NSW solar scandal … a million roofs forgotten

For Barry O'Farrell to just throw the local NSW solar industry under the bus is a public policy meltdown, writes Simon Mansfield from SolarDaily.com.

The NSW solar scandal just gets worse by the day. On Tuesday, the NSW government announced a new “support package” to help solar households in “hardship” as part of its decision to retrospectively slash the gross feed-in tariff by a third from 60 cents per kilowatt hour to 40 cents.

The latest twist to the O’Farrell government’s mismanagement of the solar industry will anger many households as they have to deal with a welfare management approach to their good-faith investment in solar energy. And this is a Liberal government that was meant to fix things — not make them worse.

Retrospective commercial legislation that will seek to define a hardship loss for breach of contract will aim to avoid any exposure to traditional commercial compensation obligations, which are usually the case when a government — retrospectively — takes away a clearly defined asset and or its income producing potential. There’s even a specific section in the Australian Constitution that describes this obligation on governments.

Not content with slugging it out with solar householders — O’Farrell has moved onto attacking small businesses that sell and install solar systems. Many of these businesses are start-ups by local electricians hoping to gear up for the carbon reform and the economic revolution that is meant to flow from that reform.

Was it ever actually bad public policy?.

We now turn off our low-watt light bulbs,  computers, walls of LEDs from the TV, DVD and game machines — instead of leaving them in standby. That’s called skin in the game — and a key market force that is dampening demand growth in NSW and helping to save power companies billions of dollars by delaying the need for new power stations.

Most of the time, the power we make on our rooftop goes straight into our house — or the neighbour’s house next door or across the street — those electrons don’t get far before a local electrical load grabs them from the power grid.

Line loss is as close as you can practically get. And the distributed network of solar homes is helping to harmonise the grid.
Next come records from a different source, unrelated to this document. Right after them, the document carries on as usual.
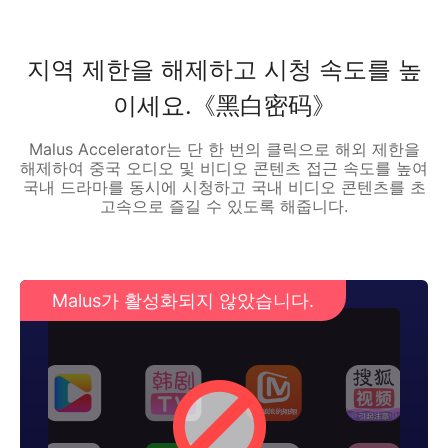
지역 제한을 해제하고 시청 속도를 높
이세요.《黑白密码》
Malus Accelerator는 단 한 번의 클릭으로 해외 제한을
해제하여 중국 오디오 및 비디오 콘텐츠 접근 속도를 높여
국내 드라마를 동시에 시청하고 국내 비디오 콘텐츠를 초
고속으로 즐길 수 있도록 해줍니다.
Malus가 활성화되지 않았습니다.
Yes it can cause problems if there are too many large systems in the one street in Western Sydney — but that’s a technical issue that the power industry is having to learn about and manage.

NSW and the other states along with the federal government have invested a significant amount of resources into building a solar economy — local installers, testers, certifiers and supply chains that cover the nation and reach out to Asia, Europe and America.

It takes years to build power plants — be they coal or nuclear — or install a million rooftops with solar panels.

But now the NSW government is working overtime to flush that investment in developing the solar industry down the drain.

None of the other states — as they progress current schemes to new ones that are based on today’s solar prices — are retrospectively breaking commercial agreements that are based on system prices set in in 2009 and 2010.

And any remaining installations in NSW are already at the new rate of 20 cents — reflecting the fast decline in solar panel costs as the global industry reaches scale.

Solar in Australia will be at 1:1 home/grid by 2015. That means it will be the same price for householders and businesses to make power on their rooftops as it does to buy it out of the grid. Connection service fees will cover the cost of providing the grid as the battery.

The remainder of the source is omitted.